====== Available records ======

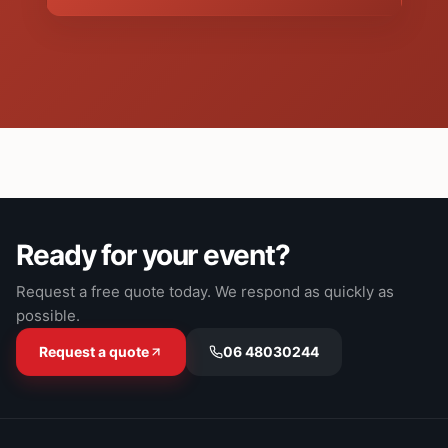
Ready for your event?
Request a free quote today. We respond as quickly as
possible.
Request a quote
06 48030244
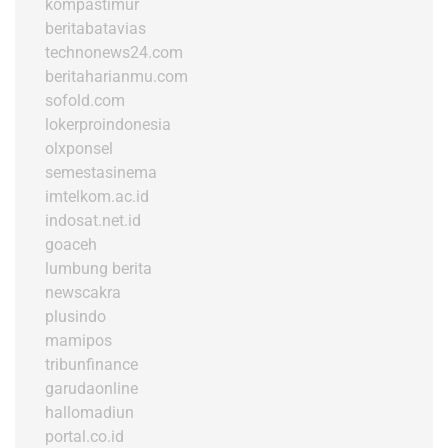
kompastimur
beritabatavias
technonews24.com
beritaharianmu.com
sofold.com
lokerproindonesia
olxponsel
semestasinema
imtelkom.ac.id
indosat.net.id
goaceh
lumbung berita
newscakra
plusindo
mamipos
tribunfinance
garudaonline
hallomadiun
portal.co.id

======

— Work task —
Each record above should be restated word for word. The pictures should not appear.

— Result for this exercise —
Ready for your event?
Request a free quote today. We respond as quickly as
possible.
Request a quote
06 48030244
kompastimur
beritabatavias
technonews24.com
beritaharianmu.com
sofold.com
lokerproindonesia
olxponsel
semestasinema
imtelkom.ac.id
indosat.net.id
goaceh
lumbung berita
newscakra
plusindo
mamipos
tribunfinance
garudaonline
hallomadiun
portal.co.id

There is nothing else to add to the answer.